If you regularly enjoy the wines of one particular producer, it may be because you have become comfortable with that producer’s site selection. Cornerstone Cellars is one producer which realized long ago that when a great vineyard site comes along, get it. Then, keep getting it.
"Wine growing is an unending evolutionary process if you want to make great wine," says Cornerstone’s managing partner Craig Camp. "You need to experience a vineyard over a number of harvests and then taste the wine as it develops over the years to really understand its true character."
Camp doesn’t mind waiting out the vineyard as it shows him what it is worth, vintage after vintage. "Only time can show you what a vineyard can deliver then you can decide if it merits the status of a single vineyard bottling," he says. "I've always felt the vineyard should convince me instead of me convincing the vineyard."
For a few years, now, Camp and Cornerstone have been working with a few vineyards in Napa Valley that have earned the "single-vineyard" distinction. One of them is Oakville Station Vineyard in To Kalon. Camp and crew have used Oakville Station fruit enough to know that it is worthy of the vineyard specific designation.
Cornerstone will be using its White Label line to feature wines made from this handful of special sites. "Our White Label will become synonymous with this group of distinctive vineyards," says Camp, "which will be introduced over the releases of the 2012, 2013 and 2014 vintages. Only a few hundred cases will be produced of each wine."
The folks at Cornerstone Cellars believe that there is definitely a sense of place in Napa Valley, just as there is in Bordeaux, Burgundy or the Loire Valley. Camp says the sense of place in the Napa Valley that they seek out year after year is "as compelling as any, anywhere."

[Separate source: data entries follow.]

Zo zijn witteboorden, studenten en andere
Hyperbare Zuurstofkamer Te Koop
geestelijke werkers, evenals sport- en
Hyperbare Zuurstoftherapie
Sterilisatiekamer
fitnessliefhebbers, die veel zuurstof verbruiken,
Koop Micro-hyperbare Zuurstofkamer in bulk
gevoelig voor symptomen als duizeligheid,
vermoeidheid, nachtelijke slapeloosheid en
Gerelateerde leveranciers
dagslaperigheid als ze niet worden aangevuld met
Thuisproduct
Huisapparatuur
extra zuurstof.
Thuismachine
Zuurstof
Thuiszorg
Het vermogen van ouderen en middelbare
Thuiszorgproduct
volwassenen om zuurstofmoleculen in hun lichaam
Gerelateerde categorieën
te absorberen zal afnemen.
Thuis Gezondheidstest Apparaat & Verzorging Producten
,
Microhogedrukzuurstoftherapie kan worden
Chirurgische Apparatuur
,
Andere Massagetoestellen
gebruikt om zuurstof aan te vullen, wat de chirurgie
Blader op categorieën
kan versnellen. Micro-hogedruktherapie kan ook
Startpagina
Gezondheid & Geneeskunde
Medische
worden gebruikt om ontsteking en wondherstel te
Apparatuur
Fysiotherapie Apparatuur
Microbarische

The Cornerstone Cellars Oakville Station Merlot 2012 is the first single-vineyard release in this White Label series. The wine is 100% Merlot, hits 14.9% abv and retails for $75.
A very dark wine, the Cornerstone Oakville Station Merlot has aromas and flavors to match. The nose shows black fruit - the blacker, the better - and it is draped in smoke, herbs and spices. Sage and cinnamon join the smokey cover and provide a complex set of smells. The blackberry flavor is huge, with cinnamon, nutmeg, black olives and dusty sage competing for attention. With all that going on, it is still the fruit that dominates.
It’s an amazing Merlot, a beautiful wine. It will fit well in your holiday plans this year, but only 97 cases were made, so don't wait for Santa to bring it.